Monday, 30 November 2020

Knowledge Management Strategy at a regional political level - guidance from the WHO

In 2006, the World Health Organisation published a regional KM strategy for Health in Africa. This suggested approach for developing a regional KM strategy could potentially be used in other political contexts.

Image under CC licence from pxhere
created by Mohamed Hasan


Knowledge Management is not just for industry or for individual organisations; it is also of value politically and regionally. The concept of the Knowledge Economy, for example, is recognition that knowledge is an asset to countries and to regions.

To date, there seems to be no consistent view for how KM can be applied at a country economy level, and many governments focus less on KM and more on promoting research in order to support a knowledge economy. Even the World Bank seems to miss KM as a pillar for a knowledge economy

However if we move away from finance and into the realm of Health, there is a much clearer view of how KM can help governments and regions perform better. 

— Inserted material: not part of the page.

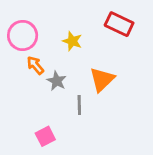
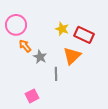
red rectangle: (119, 24) -> (84, 35), moved
yellow star: (72, 41) -> (62, 29), moved

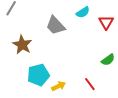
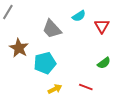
cyan pentagon: (38, 75) -> (45, 63), moved
red line: (90, 84) -> (86, 87), turned -32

The WHO strategy linked in the header does just that, and sets out a set of steps whereby KM can be improved in countries and regions. The result should be better performance in knowledge-based work; including health, but also including other knowledge work - the sort of work that supports a knowledge economy. 

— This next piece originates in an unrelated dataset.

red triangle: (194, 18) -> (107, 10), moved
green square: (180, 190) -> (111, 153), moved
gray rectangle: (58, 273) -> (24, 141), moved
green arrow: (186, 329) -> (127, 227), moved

The steps proposed by the WHO are as follows. My commentary is provided in bold. 

Priority interventions 
Advocacy. Knowledge Management for health should be promoted by policy-makers at the highest level of government and by international and regional development partners. This should apply to other contexts as well. Eg in a knowledge economy, economic KM should be promoted by policy makers. In a safety context - safety KM. etc,
Data and evidence generation. A situation analysis of KM at regional and country levels through surveys and special studies should be performed and regularly updated. Such analyses should generate evidence; identify best practices; consider explicit, tacit, community-based and traditional knowledge; and locate available expertise. This can also be done in other contexts. 
Development of policies and plans. Country-specific policies and plans should be developed for further progress in KM and to ensure that KM is embedded across the health system, including all programmes and projects.  This can also be done in other contexts. If a country or a region has plans to develop a knowledge economy, then this needs to be set into policy. We see this to some extent in the Science, Technology and Innovation policy in the UAE, and similar innovation policies in the Middle East. 
Setting of standards and norms. Appropriate norms, standards and regulations are the key for sustainable progress in KM, especially in e-Health and telemedicine. They should be based on the best international practices and adapted to the national context. Now we have ISO 30401:2018, the setting of standards and norms for KM will be much easier.  
Capacity-building. Capacity concerns three main components of KM: people’s skills and behaviour, managerial processes and technologies. The key approaches to be implemented include training and continuing education, staff incentives, institutional mechanisms and effective use of ICT infrastructure. This is definitely needed.
Fostering partnerships and mobilizing appropriate resources. The global momentum in favour of Knowledge Management and Information Technology development created by the WSIS and other international and regional initiatives should be actively used for building strong partnerships at country and regional levels, and for mobilizing adequate resources for KM. 
Effective knowledge generation, sharing and application. Countries and all stakeholders should foster Knowledge Management across health systems for health development and equitable health outcomes. KM, including learning, sharing and application, should be an integral part of the managerial culture in health sectors and systems. Special attention should be given to health and health-related tacit, traditional and oral knowledge, particularly in rural areas. This includes extensive use of mechanisms such as communities of practice and ICT-assisted tools. KM should be strongly associated with health information systems, health research and human resources development. And of course all of this is true of other contexts, not just health. 


In previous blog posts on the knowledge economy I have already suggested training and the application of standards, and also suggest that knowledge-related tax breaks and government advisors would be useful as well. 

If countries and regions are serious about knowledge as a resource to drive a knowledge economy, then then the 7 suggestions above from the WHO can be used as a blueprint for policy makers.